You can see that what happens is that the power emitted actually increases as $M$ decreases. At the same time, the rate at which the mass decreases also increases.
So as the black hole gets less massive, the rate at which it gets less massive increases rapidly and hence the power it emits increases very, very rapidly.
By solving this differential equation it can be shown that the time to evaporate to nothing is given by
$$ t = 8.4\times10^{-17} M^3\ \text{s},$$
so for example a 100 tonne black hole would evaporate in $8.4 \times10^{-2}\ \text{s}$, emitting approximately $E = Mc^2 = 9\times 10^{21}$ joules of energy as it does so – equivalent to more than a million megatons of TNT. I guess you could call this an explosion!

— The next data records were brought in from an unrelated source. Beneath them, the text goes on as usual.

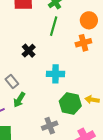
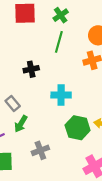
black cross: (29, 51) -> (31, 69), turned 32
gray cross: (50, 126) -> (40, 150), moved

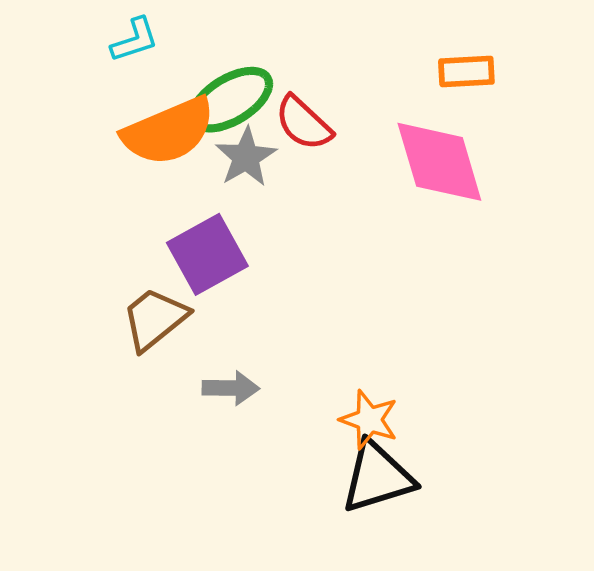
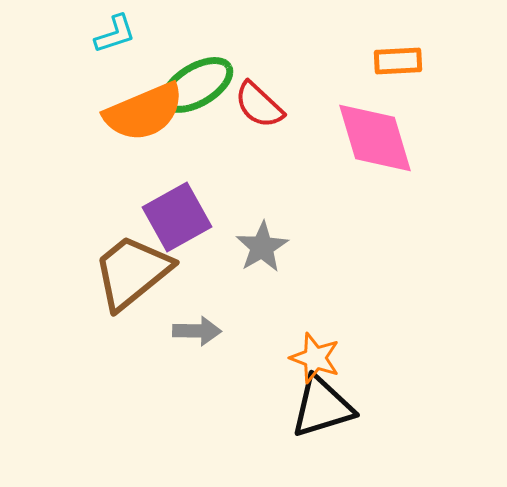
gray star: (246, 157) -> (262, 247), moved
brown trapezoid: (155, 319) -> (132, 272), size x1.4

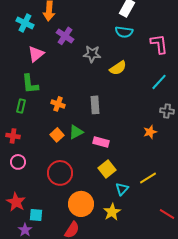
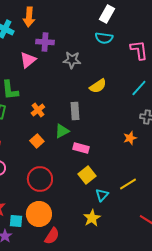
purple cross: (65, 36) -> (45, 42), turned -30
pink triangle: (36, 54) -> (28, 60), moved
yellow semicircle: (118, 68) -> (98, 86), moved
orange cross: (58, 104) -> (38, 110), turned 32
green triangle: (76, 132) -> (62, 131), moved
orange circle: (81, 204) -> (39, 214), moved

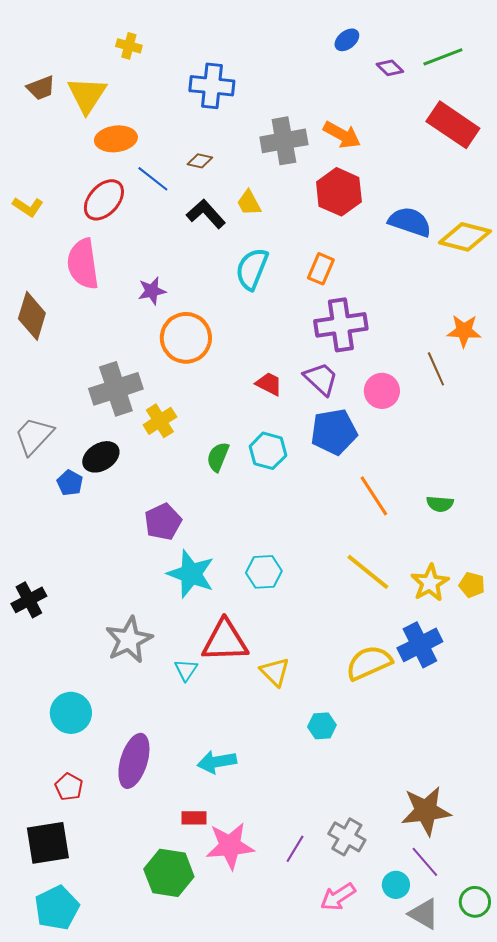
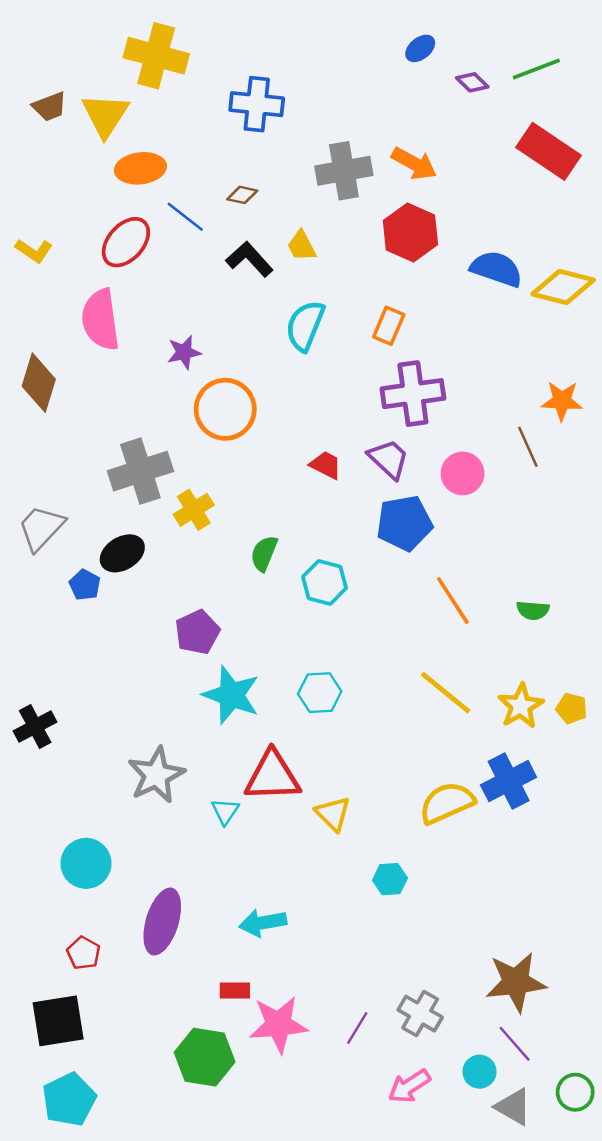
yellow cross: (129, 46) -> (156, 56), size x2.0
cyan hexagon: (268, 451) -> (325, 582), moved

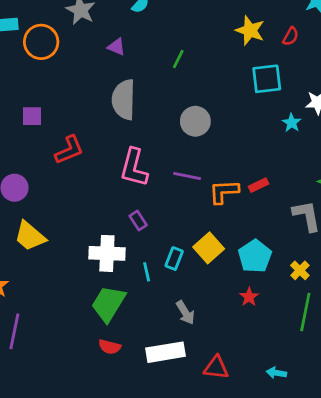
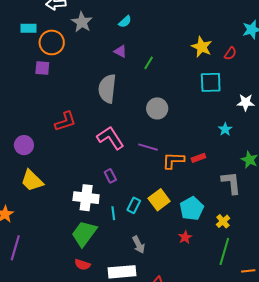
purple triangle: (117, 47) -> (120, 51), moved
purple square: (32, 116) -> (42, 68), moved
cyan star: (292, 123) -> (225, 129), moved
pink L-shape: (134, 168) -> (110, 138), turned 128

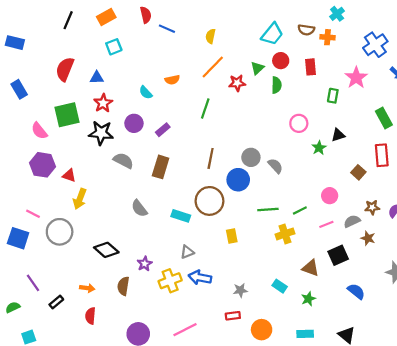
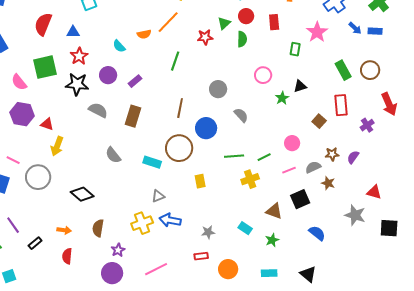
orange line: (213, 67) -> (168, 22), moved
gray circle: (251, 157) -> (218, 89), moved
purple star: (145, 264) -> (118, 250), moved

This will be the fate of all evaporating black holes, but most will take a very long time to get to this stage (even supposing they do not accrete any matter).
The evaporation time is only less than the age of the universe for $M < $ a few $10^{11}\ \text{kg}$. A 1 solar mass black hole takes $2\times10^{67}$ years to evaporate.
EDIT: The Hawking radiation temperature is given by
$$ kT = \frac{\hbar c^3}{8 \pi GM}.$$
Unless the temperature is well above the ambient temperature (at a minimum the cosmic microwave background temperature), the black hole will always absorb more energy than it radiates, and get bigger. i.e. to evaporate
$$ \frac{\hbar c^3}{8 \pi GM} > kT_{\rm ambient}$$
$$ M < \frac{1.2\times10^{23}}{T_{\rm ambient}}\ {\rm kg}$$
Therefore unless I've made a mistake, this proviso is of no practical importance other than for evaporating black holes (i.e. those with $M<10^{11}$ kg) in the early universe.
The temperature of a black hole goes as its evaporation timescale as $t_{\rm evap}^{-1/3}$. The temperature of the early, radiation-dominated, universe scales as $t^{-1/2}$. Thus it appears to be the case that at some point in the past, a black hole that might have had an evaporation timescale shorter than the age of the universe is incapable of doing so.